I agree with 500w on a thermostat.


----------



## lanzaron (Jan 28, 2010)

Should have said get a 500 watt oil filled rad (ebay ) small and can be used with good effect if you are on hook up not high enough wattage to trip the breaker only draw approx 2.2 amps gives some background warmth


----------



## ob1 (Sep 25, 2007)

lanzaron said:


> 80 watt waste of time for an average size van you need at least a 500 watt heater with a thermostat to do any good.Also either take cushions indoors or at least stand them up to allow air to circulate.


I'm surprised that you take all these precautions with a Frankia. With it's insulation properties and double floor our 740BD has never shown the slightest damp to bedding, cushions or anything else in the four years we've had it. We leave everything in-situ and yes, I have checked.

Ron


----------



## blondel (Jun 12, 2005)

I'm surprised that you take all these precautions with a Frankia. With it's insulation properties and double floor our 740BD has never shown the slightest damp to bedding, cushions or anything else in the four years we've had it. We leave everything in-situ and yes, I have checked. 

Ron

Glad you said that Ron. We have a LMC and to be honest I wasn't planning on doing anything else but the draining and leaving taps open given that it is supposed to be winterised to a high standard.
It is used as an emergency 2nd car occasionally so I want to be able to just drive away without disconnecting anything or moving heaters.
Does anyone else agree with this?


----------



## teal (Feb 23, 2009)

Thanks for your comments, hoping I can send it back.The humidifier this morning with frost outside gave tempeture inside 3c and still dry on walls and cushions. I did take the large cushions indoors and after 24 hrs they gave no reading .


----------



## papaken (Nov 21, 2010)

*80 watt heater*

I bought the same last year and found it did not have any great effect on the temp in the van.  
Used a oil filled radiator a couple of times when it was really freezing over a couple of days other than that i lifted the cushions away from the sides closed the screens and curtains and had no bother at all.  
As mine is in the drive i check every couple of days just to make sure. :lol:


----------



## alphadee (May 10, 2009)

Our Frankia is left outside without heating and all it's cushions in situ. No damp or mildew problems, and the electric blanket will soon warm up the bed when we need it  !


----------



## lanzaron (Jan 28, 2010)

Had an H&B Arto before the Frankia never had any problems but i suppose it comes down to personell choice and how much you value your possesions i always work on the theory that prevention is better than cure , think it must take all of 5 minutes to unplug the hook up and put the heater in the wardrobe !!!but there you go all down to choice so i will leave it there.......


----------



## oldun (Nov 10, 2005)

Why do so many people specify an electric oil-filled heater?

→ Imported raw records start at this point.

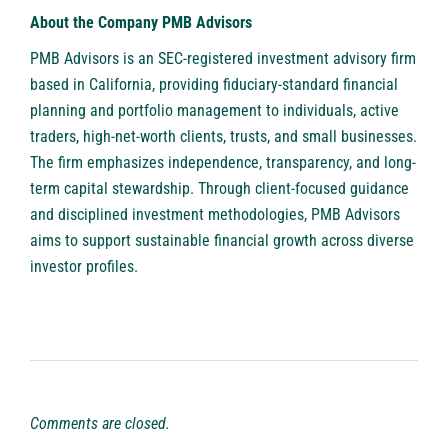
About the Company PMB Advisors
PMB Advisors
is an SEC-registered investment advisory firm
based in California, providing fiduciary-standard financial
planning and portfolio management to individuals, active
traders, high-net-worth clients, trusts, and small businesses.
The firm emphasizes independence, transparency, and long-
term capital stewardship. Through client-focused guidance
and disciplined investment methodologies, PMB Advisors
aims to support sustainable financial growth across diverse
investor profiles.
Comments are closed.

A small panel heater with a solid type electric heater is lighter, smaller and responds far more quickly than a cumbersome oil filled heater!!


----------



## cabby (May 14, 2005)

I wanted a panel heater, however I could not find one that was small enough in size to fit in the van,unless I paid much more than I paid for the radiator.Also considered 4 of those tubular heaters to spread the heat throughout the van, but then again cost was a consideration.


cabby


----------



## Drew (May 30, 2005)

I cannot understand the use of a 500w heater, a 2000 or 3000w heater will heat the van far quicker. A 500w takes much longer to heat the same area as a 2 or 3Kw.

As long as a heater has a frost stat it makes no difference what wattage you use. A heater with a higher wattage is more efficient.

I have used a 3KW fan heater in this and my previous vans with out a problem, I did think of changing it a few years ago when the same subject was discussed but after investigating I stuck with my original heater.


----------



## Ourduckpond (Sep 10, 2007)

I use a 60w tubular heater 24/7 not to raise the temperature, which would require significantly more power, but to keep air circulating with all lockers open, cushions propped up etc., and it seems to be beneficial as inside feels a lot more comfortable than outside - and I can afford 60w continually. As the human body gives off 80w one could try sitting in the van 24/7 as an alternative which might please Her Indoors!
Regards, Brian


----------



## Drew (May 30, 2005)

Ourduckpond said:


> I use a 60w tubular heater 24/7 not to raise the temperature, which would require significantly more power, but to keep air circulating with all lockers open, cushions propped up etc., and it seems to be beneficial as inside feels a lot more comfortable than outside - and I can afford 60w continually. As the human body gives off 80w one could try sitting in the van 24/7 as an alternative which might please Her Indoors!
> Regards, Brian


Or leave a 100w light on all the time?


----------